Fielding admits that the possibility of tactical SARs was something she could see, but she does not think it is a major threat: “I am sure it will undoubtedly be used against banks, and organizations with the power to really mess up someone’s life, but I’m hesitant to describe it as a Denial of Service as while the result is the same, it is a bunch of people asserting their rights in law.”

Taylor is in agreement, as he doesn’t think “it is going to be dramatically more than it currently is as costs go down”, but he does add that we could see more ‘click here and go’ for the SAR option.
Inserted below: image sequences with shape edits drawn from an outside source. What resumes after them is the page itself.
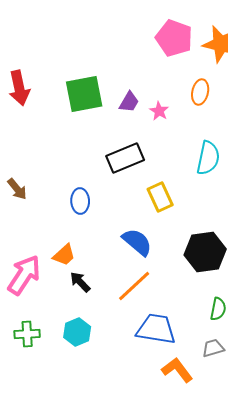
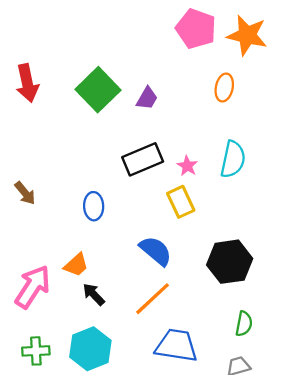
green square: (84, 94) -> (98, 90), turned -33
pink star: (159, 111) -> (187, 166), moved
cyan hexagon: (77, 332) -> (90, 349), size x1.4

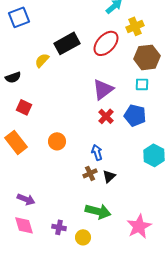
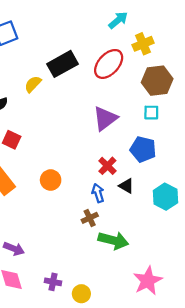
red cross: (106, 116) -> (107, 166), moved
black triangle: (109, 176) -> (126, 186), moved, turned -48
green arrow: (98, 211) -> (113, 240), moved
Is there a solution to en masse SARs? Fielding thinks the answer lies in organizations having good enough data management tools in place to be able to give people access to their data for a request not to be an issue.

“The threat of the SAR Denial of Service may drive some ‘manage your own data portals’, but what SARs will do is reveal some of the cracks in data protection that have appeared over the last 20 years.”
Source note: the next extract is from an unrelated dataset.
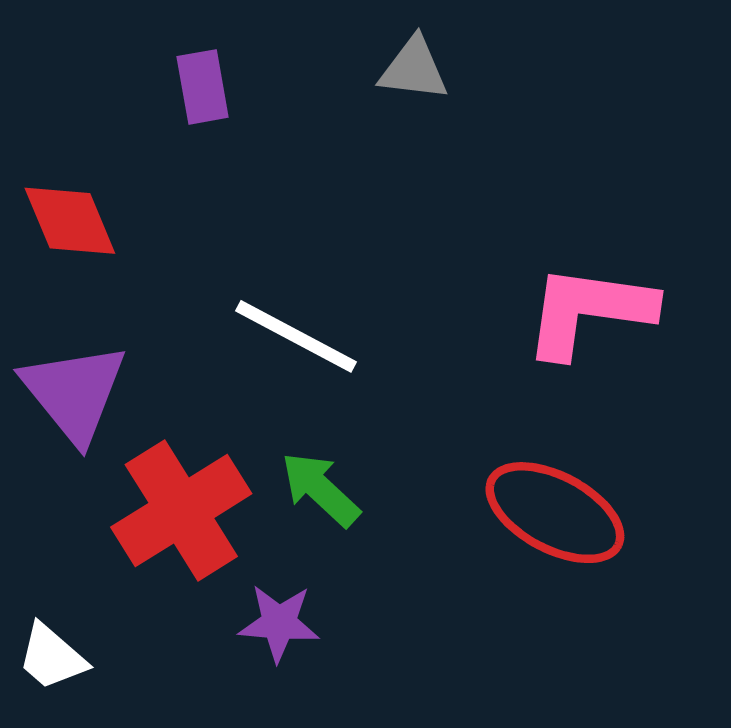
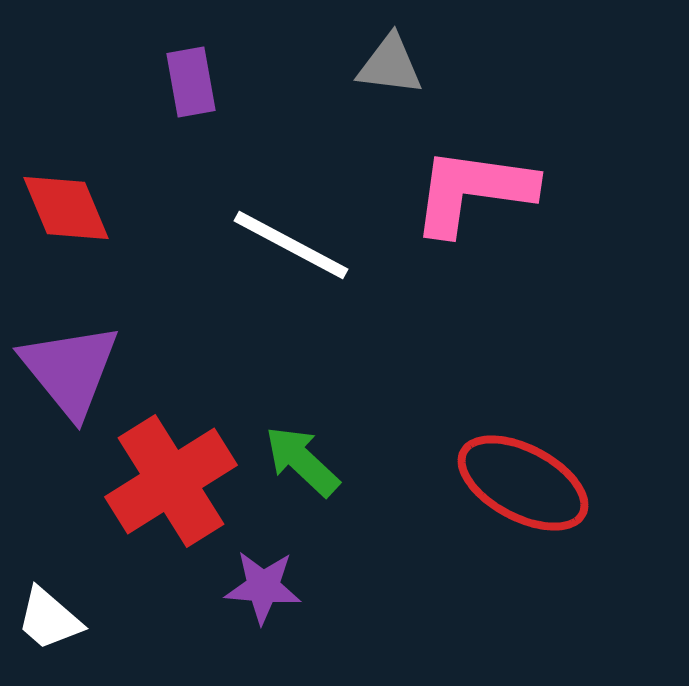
pink L-shape: (589, 311) -> (473, 191), moved
white line: (296, 336) -> (291, 245), moved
Armstrong agrees, saying that most organizations have a few individuals who know their way around a system well enough to do SARs on a regular basis. Further, he recommends having a SARs policy so you can at least act when you have a problem.

“However, I’d say only 10% of the people we see are ready to deal with SARs, and many organizations will receive even more SARs than they have to date,” he warns. “From our point of view, I’d say that in 2017 the number of SARs were up five- or six-times that of 2016, but most would not be followed through. When that cost becomes zero, you could see up to 20 million SARs a year, and that is a big volume to handle when it takes 200 to 300 man hours to process.”
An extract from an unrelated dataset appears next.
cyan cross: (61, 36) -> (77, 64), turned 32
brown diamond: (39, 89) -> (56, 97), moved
Caley also thinks that awareness of how companies should respond is lacking and unless they are prepared, there will need to be a rapid change in awareness and control when GDPR comes into force. He claims that if an organization suffers a data breach, then customers will be more aware of their rights and will raise SARs in the wake of it.”

There is a chance that groups of affected people could get organized and make tactical SARs a reality. However, organizations who receive a SAR are required to respond within a one-month period – although extensions can be applied for – which should give companies enough time to deal with any potential overload. 

Overall, the weight of anticipation around GDPR has been so great since its initial announcement in 2012 and confirmation in 2016 that this potential dark side has likely not even been considered by many. This does not mean it will not happen, but more that the fraudulent and malicious opportunities have not yet been realized.

It’s not a case of ‘if’ there will be ambulance chasing lawyers following the scent of data breaches for an easy cash win, it’s how much they make the public aware and get them riled up to take action – that’s where the dark side of GDPR could appear.

“We know from Max Schrems that one individual can have an impact on how a company operates.”